ImageEncodingAx206

From ST2205u wiki

Compressed image format

This page describes the currently known information about the compression of image files used in pictureframes using the ax206 chip.

Introduction

The ax206 chip stores images in a JPEG-like format, but with several modifications and/or parts missing. Images also contain some kind of thumbnail image.

To understand the information on this page, it is recommended to have a basic understanding of JPEG compression.

Image format

The image file seems to contain the following parts:

  • a 16-byte header
  • a small, low-res version of the image in a kind of raw format (color space is unknown, but likely YCbCr)
  • a JPEG DQT table (but without the DQT marker) containing two JPEG quantisation tables, one for luma and one for chroma
  • a JPEG DHT table (but without the DHT marker) containing four huffman tables (combinations of luma/chroma, DC/AC)
  • the entropy coded JPEG data

Although the encoding is very much like JPEG, there are no JPEG chunk markers at all.

Header

The image header is contained in the first 16 bytes.

Some of the fields in the header can be related to values from the JPEG specification.

The table below shows all known fields:

Byte Related JPEG field Meaning
0x00/0x01 SOF: X Image width, encoded as big-endian
0x02/0x03 SOF: Y Image height, encoded as big-endian
0x04 SOF: Hi/Vi "Resolution" byte, 0 for images without sub-sampling of the color components, 3 for images that use sub-sampling of the color components
0x05/0x06/0x07 DQT: Tq Three numbers, each indicating which quantisation table (0 or 1) should be used for which component (Y, Cb, Cr)
0x08/0x09/0x0A SOS: Tdj Three numbers, each indicating which DC huffman table (0 or 1) should be used for which component (Y, Cb, Cr)
0x08/0x09/0x0A SOS: Taj Three numbers, each indicating which AC huffman table (0 or 1) should be used for which component (Y, Cb, Cr)
0x0E/0x0F Unknown Unknown

MCU info block

Immediately after the header there is an MCU info block, this block contains 8 bytes per MCU which makes it possible to start decoding with a random MCU, rather then needing to do the decode linearly. This way the picture frame can do transition effects. The size of this block depends on the number of MCU's and thus on the "resolution" byte 0x04 from the header. For a resolution value of 0x00, the size (in bytes) is width * height / 8. For a resolution value of 0x03, the size is width * height / 32.
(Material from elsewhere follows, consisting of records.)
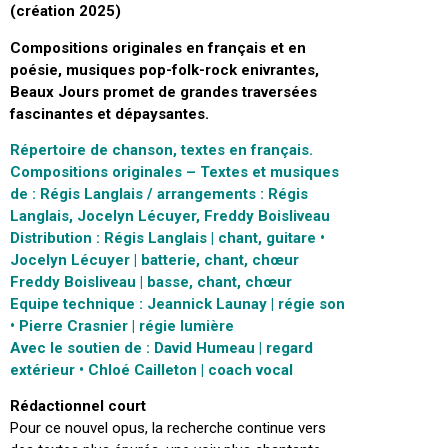
(création 2025)
Compositions originales en français et en
poésie, musiques pop-folk-rock enivrantes,
Beaux Jours promet de grandes traversées
fascinantes et dépaysantes.
Répertoire de chanson, textes en français.
Compositions originales – Textes et musiques
de : Régis Langlais / arrangements : Régis
Langlais, Jocelyn Lécuyer, Freddy Boisliveau
Distribution : Régis Langlais | chant, guitare •
Jocelyn Lécuyer | batterie, chant, chœur
Freddy Boisliveau | basse, chant, chœur
Equipe technique : Jeannick Launay | régie son
• Pierre Crasnier | régie lumière
Avec le soutien de : David Humeau | regard
extérieur • Chloé Cailleton | coach vocal
Rédactionnel court
Pour ce nouvel opus, la recherche continue vers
The info in each MCU info block consists of last DC vals for the 3 components and the location in the huffman bitstream where the data for this block starts. The way the location in the huffman bitstream is coded is, erm, rather interesting. The contents of this field of the per MCU info is an offset to add to the start of the MCU info block. An example to make things more clear. Lets say the huffman compressed data for the 4th MCU starts at location 3066 (decimal), the information block for the 4th MCU starts at offset 16 + 3 * 8 = 40 (decimal). So the contents of the field coding were the huffman compressed data for the 4th MCU starts is 3066 - 40 = 3026. So say that the 5th MCU starts 5 bytes later (the 4th one compressed well), then the field coding were the huffman compressed data starts would contain 3071 - 48 = 3023. Yes this is a bit weird, but it is how it is.

Offset Meaning
0x00-0x01 Litte Endian 16 bit word storing last DC val for the Y channel
0x02-0x03 Litte Endian 16 bit word storing last DC val for the Cb channel
0x04-0x05 Litte Endian 16 bit word storing last DC val for the Cr channel
0x06-0x07 Litte Endian 16 bit word storing the offset into the image, from the start of this info block! Where the huffman data for this MCU starts

DQT table

This table is basically a standard JPEG DQT table, but it seems to be missing its 0xFFDB marker at the start.

DHT table

This table is basically a standard JPEG DHT table, but it seems to be missing its 0xFFC4 marker at the start.

Entropy coded data

This seems to be standard huffman encoded coefficient data, with the following exceptions:

  • there are no stuffing bytes after 0xFF bytes
  • after each JPEG MCU (minimum coded unit), the next MCU seems to start at the next byte-aligned position in the stream
  • there is no end-of-image JPEG marker

The order of components (Y, Cb, Cr) coded in the stream depends on the resolution byte from the header.

  • For resolution value 0x00, they seem to be interleaved in the following order: chroma1, chroma2, luma.
  • For resolution value 0x03, they seem to be interleaved in the following order: chroma1, chroma2, luma, luma, luma, luma. The two chroma blocks are sub-sampled by a factor 2 in this case (and therefore encode for a 16x16 pixel area), the luma blocks are not sub-sampled (so that's why there are 4 blocks of 8x8 pixels to cover the same 16x16 pixel area).